Begitulah kegelisahan dan keterasingan dua orang salih. Lalu, bagaimanakah dengan kita?
Tidak jarang keterasingan itu kita rasakan karena banyaknya maksiat yang diperbuat kepadaNya. Banyaknya kesalahan, kelalaian, baik disengaja ataupun tidak yang tidak segera kita mohon ampunNya. Sehingga matilah hati. Awalnya gelisah, dibiarkan, terus dibiarkan, hingga terasinglah kita di antara kumpulan orang-orang baik. Muncullah kegelisahan, alhamdulillah jika masih merasa gelisah. Mungkin saja Allah masih memberi kesempatan untuk kembali sehingga ada perasaan tidak nyaman di dalam hati atas kondisi jiwa yang tidak sehat.

Rabb, tunjukilah kami jalan lurus seperti jalan orang-orang salih terdahulu.

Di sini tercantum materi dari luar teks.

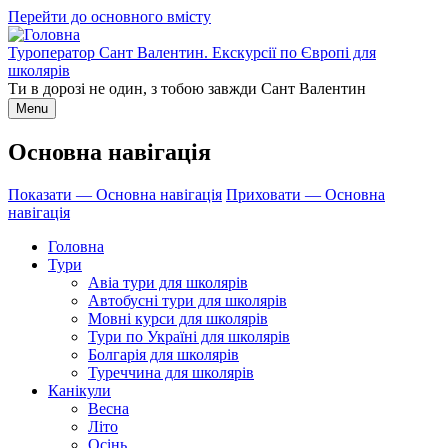
Перейти до основного вмісту
Туроператор Сант Валентин. Екскурсії по Європі для
школярів
Ти в дорозі не один, з тобою завжди Сант Валентин
Menu
Основна навігація
Показати — Основна навігація
Приховати — Основна
навігація
Головна
Тури
Авіа тури для школярів
Автобусні тури для школярів
Мовні курси для школярів
Тури по Україні для школярів
Болгарія для школярів
Туреччина для школярів
Канікули
Весна
Літо
Осінь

Keterasingan orang beriman tidak disertai kegelisahan, mereka selalu diliputi ketenangan meskipun tidak demikian yang dinyana para pelaku maksiat lainnya. Mereka (orang beriman) punya kekuatan di atas segala bentuk musibah atas keterasingan yang mereka rasakan. Bahkan mereka tidak menyendiri di keramaian, mereka berbaur. Mereka akan menyendiri dalam kesendiriannya, untuk mengevaluasi interaksi mereka dalam keramaian, adakah maksiat kepadaNya di sana?